The standard classification breaks down like this:

  • Above 0.85: High accuracy
  • 0.75 to 0.85: Moderate accuracy
  • Below 0.75: Low accuracy

An AUC of 0.85 or higher is generally what clinicians and test developers aim for. But context still matters. A test with an AUC of 0.78 might be perfectly acceptable for an initial screen if better options don’t exist, while an AUC of 0.88 might be inadequate for a high-stakes surgical decision.

Likelihood Ratios Add Another Layer

Likelihood ratios tell you how much a test result should shift your confidence about whether someone has a condition. A positive likelihood ratio (LR+) above 10 is considered very useful for ruling a condition in, meaning a positive result makes the diagnosis roughly 10 times more likely. A negative likelihood ratio (LR-) below 0.1 is very useful for ruling a condition out, meaning a negative result makes the diagnosis about 10 times less likely.

Tests that hit both of those thresholds simultaneously have excellent discriminating ability. Many real-world tests fall somewhere in between, which is why doctors often use them in combination rather than relying on a single result.

How Disease Prevalence Changes What “Good” Means

Here’s something that surprises most people: the same test with the same sensitivity and specificity will be more or less reliable depending on how common the condition is in the population being tested. This happens because prevalence directly affects predictive values.

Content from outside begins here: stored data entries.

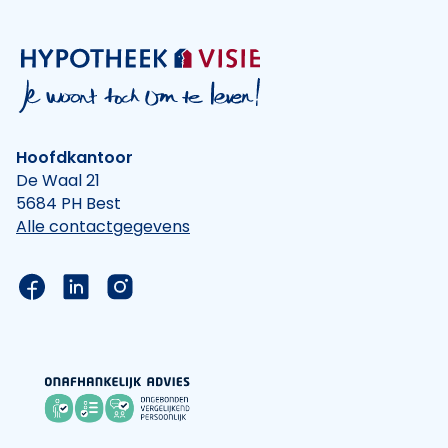
Hoofdkantoor
De Waal 21
5684 PH Best
Alle contactgegevens
Link naar de Facebook pagina van Hypotheek Vis
Link naar de LinkedIn pagina van Hypotheek 
Link naar de Instagram pagina van Hyp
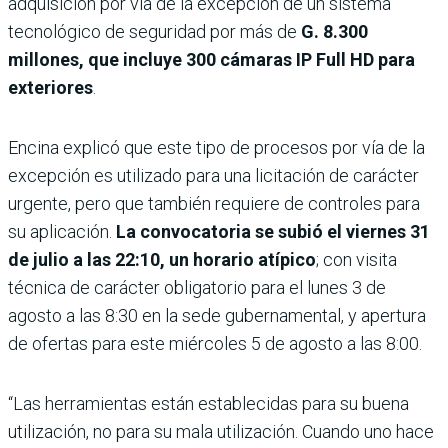
adquisición por vía de la excepción de un sistema
tecnológico de seguridad por más de
G. 8.300
millones, que incluye 300 cámaras IP Full HD para
exteriores
.
Encina explicó que este tipo de procesos por vía de la
excepción es utilizado para una licitación de carácter
urgente, pero que también requiere de controles para
su aplicación.
La convocatoria se subió el viernes 31
de julio a las 22:10, un horario atípico
; con visita
técnica de carác­ter obligatorio para el lunes 3 de
agosto a las 8:30 en la sede gubernamental, y apertura
de ofertas para este miérco­les 5 de agosto a las 8:00.
“Las herramientas están establecidas para su buena
utilización, no para su mala utilización. Cuando uno hace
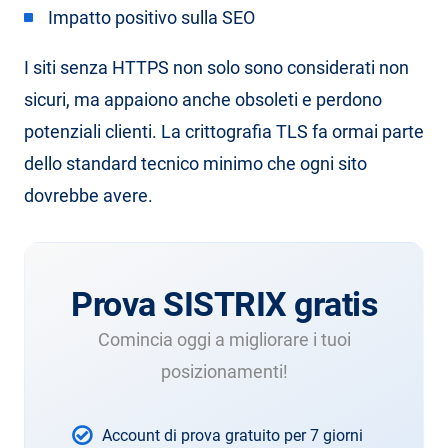
Impatto positivo sulla SEO
I siti senza HTTPS non solo sono considerati non
sicuri, ma appaiono anche obsoleti e perdono
potenziali clienti. La crittografia TLS fa ormai parte
dello standard tecnico minimo che ogni sito
dovrebbe avere.
Prova SISTRIX gratis
Comincia oggi a migliorare i tuoi
posizionamenti!
Account di prova gratuito per 7 giorni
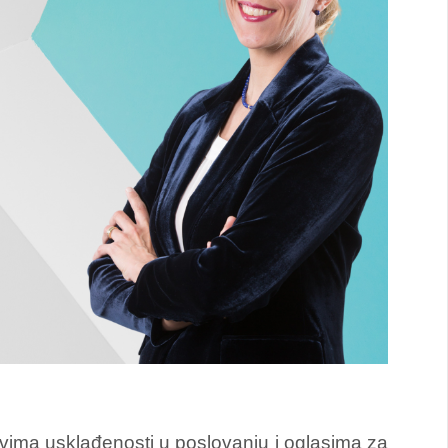
ima usklađenosti u poslovanju i oglasima za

When a disease is common, a positive result is more likely to be a true positive. As prevalence drops, false positives start to outnumber true positives, even with a highly specific test. A test with 95% sensitivity and 95% specificity sounds excellent, but if only 1 in 1,000 people in the tested population actually has the disease, the vast majority of positive results will be false alarms.

This is why the same test can be “good” in a hospital emergency department (where the condition is common among people showing up with symptoms) and much less useful as a mass screening tool for the general population. Predictive value isn’t just about the test itself. It’s about who you’re testing.

Real-World Benchmarks

Putting numbers in context helps. Mammography, the standard breast cancer screening tool and the only one proven to reduce breast cancer deaths, has a sensitivity of about 87%. That means it misses roughly 13 out of every 100 breast cancers, and the miss rate is even higher in women with dense breast tissue. Despite this limitation, it remains the gold standard because no alternative performs better at scale.

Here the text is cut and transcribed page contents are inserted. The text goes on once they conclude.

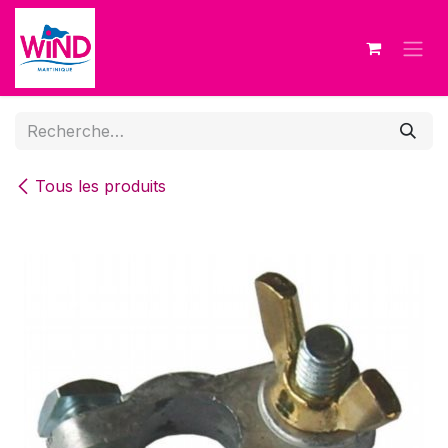
Se rendre au contenu
Tous les produits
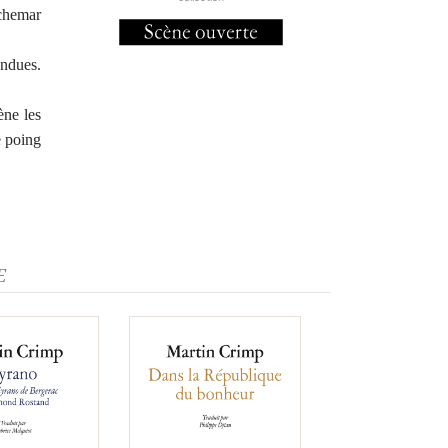
chemar
endues.
ène les
e poing
E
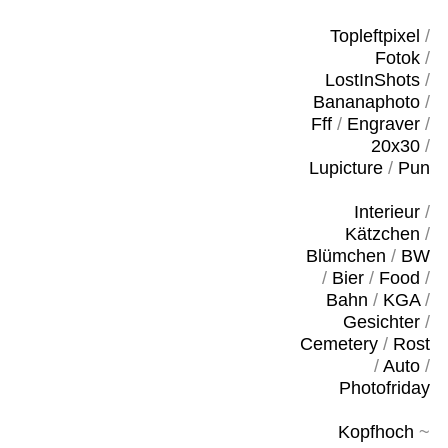
Topleftpixel
/
Fotok
/
LostInShots
/
Bananaphoto
/
Fff
/
Engraver
/
20x30
/
Lupicture
/
Pun
Interieur
/
Kätzchen
/
Blümchen
/
BW
/
Bier
/
Food
/
Bahn
/
KGA
/
Gesichter
/
Cemetery
/
Rost
/
Auto
/
Photofriday
Kopfhoch
~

Rapid strep tests, the kind your doctor runs in the office with results in minutes, have a sensitivity of about 86% and a specificity of 95%. In practical terms, out of 100 children who actually have strep throat, the rapid test will catch 86 and miss 14. Out of 100 children with a non-strep sore throat, 95 will be correctly cleared and 5 will be incorrectly told they have strep. Those missed cases are why doctors sometimes follow up a negative rapid test with a throat culture.

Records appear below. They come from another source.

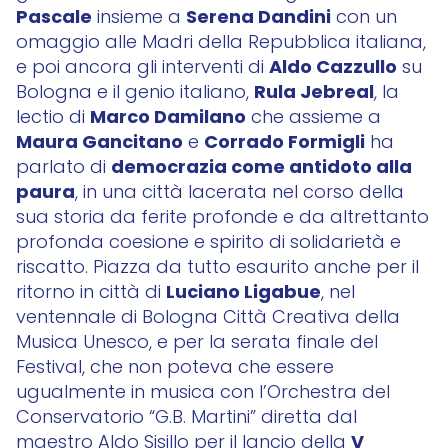
Pascale
Serena Dandini
insieme a
con un
omaggio alle Madri della Repubblica italiana,
Aldo Cazzullo
e poi ancora gli interventi di
su
Rula Jebreal
Bologna e il genio italiano,
, la
Marco Damilano
lectio di
che assieme a
Maura Gancitano
Corrado Formigli
e
ha
democrazia come antidoto alla
parlato di
paura
, in una città lacerata nel corso della
sua storia da ferite profonde e da altrettanto
profonda coesione e spirito di solidarietà e
riscatto. Piazza da tutto esaurito anche per il
Luciano Ligabue
ritorno in città di
, nel
ventennale di Bologna Città Creativa della
Musica Unesco, e per la serata finale del
Festival, che non poteva che essere
ugualmente in musica con l’Orchestra del
Conservatorio “G.B. Martini” diretta dal
V
maestro Aldo Sisillo per il lancio della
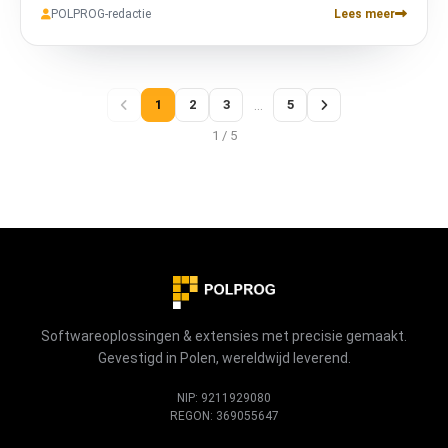
POLPROG-redactie
Lees meer
MyLastTab, WelcomeTo1997). Allemaal privacy-first,
allemaal gratis, allemaal in-house gebouwd.
1
2
3
…
5
1 / 5
Softwareoplossingen & extensies met precisie gemaakt.
Gevestigd in Polen, wereldwijd leverend.
NIP: 9211929080
REGON: 369055647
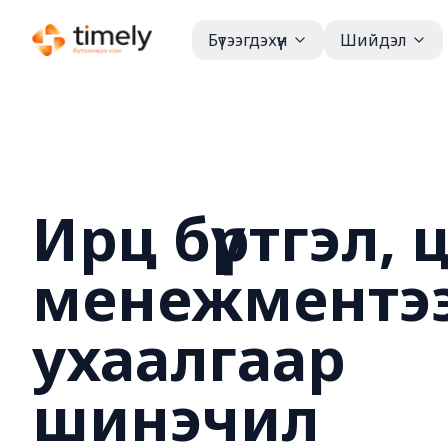
Бүтээгдэхүүн
Шийдэл
Ирц бүртгэл, 
менежментэ
ухаалгаар
шинэчил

These examples illustrate an important point: widely used, well-regarded diagnostic tests often have sensitivity in the mid-80s, not the 99% range many people assume. A “good” score doesn’t mean perfect. It means the test performs well enough relative to its clinical role and the alternatives available.

Why No Universal Cutoff Exists

The FDA does not set a single minimum sensitivity or specificity that all diagnostic tests must meet. Instead, it requires that each test demonstrate clinically meaningful performance for its specific intended use, with appropriate study design and endpoints. What’s clinically meaningful for a cancer screening tool is different from what’s meaningful for a rapid flu test.

This is why asking “what is a good score” always leads back to the same set of follow-up questions: What condition is being tested for? How serious are the consequences of a missed diagnosis versus a false alarm? How common is the condition in the group being tested? And what happens next if the result is positive or negative?

A test with 80% sensitivity might be outstanding if the previous best option was 60%. A test with 95% sensitivity might be inadequate if missing even 5% of cases means preventable deaths. The numbers only become meaningful when you understand what they’re being asked to do.